*Work request*
Each record should be given again exactly, and any picture in it left out.

*Data listing*
++++++++++++++++++++
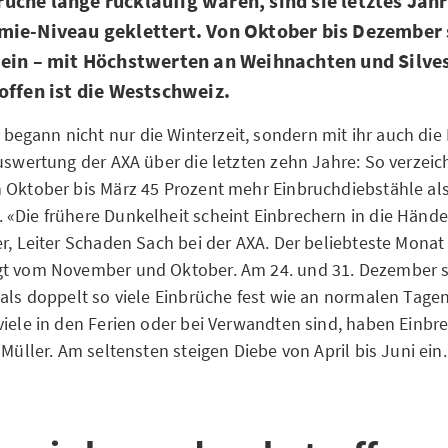
che lange rückläufig waren, sind sie letztes Jah
mie-Niveau geklettert. Von Oktober bis Dezember
 ein – mit Höchstwerten an Weihnachten und Silve
offen ist die Westschweiz.
gann nicht nur die Winterzeit, sondern mit ihr auch die 
Auswertung der AXA über die letzten zehn Jahre: So verzeic
 Oktober bis März 45 Prozent mehr Einbruchdiebstähle al
«Die frühere Dunkelheit scheint Einbrechern in die Hände
r, Leiter Schaden Sach bei der AXA. Der beliebteste Monat 
gt vom November und Oktober. Am 24. und 31. Dezember st
 als doppelt so viele Einbrüche fest wie an normalen Tage
viele in den Ferien oder bei Verwandten sind, haben Einbre
 Müller. Am seltensten steigen Diebe von April bis Juni ein.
++++++++++++++++++++
*Answer section*
che lange rückläufig waren, sind sie letztes Jah
mie-Niveau geklettert. Von Oktober bis Dezember
 ein – mit Höchstwerten an Weihnachten und Silve
offen ist die Westschweiz.
gann nicht nur die Winterzeit, sondern mit ihr auch die 
Auswertung der AXA über die letzten zehn Jahre: So verzeic
 Oktober bis März 45 Prozent mehr Einbruchdiebstähle al
«Die frühere Dunkelheit scheint Einbrechern in die Hände
r, Leiter Schaden Sach bei der AXA. Der beliebteste Monat 
gt vom November und Oktober. Am 24. und 31. Dezember st
 als doppelt so viele Einbrüche fest wie an normalen Tage
viele in den Ferien oder bei Verwandten sind, haben Einbre
 Müller. Am seltensten steigen Diebe von April bis Juni ein.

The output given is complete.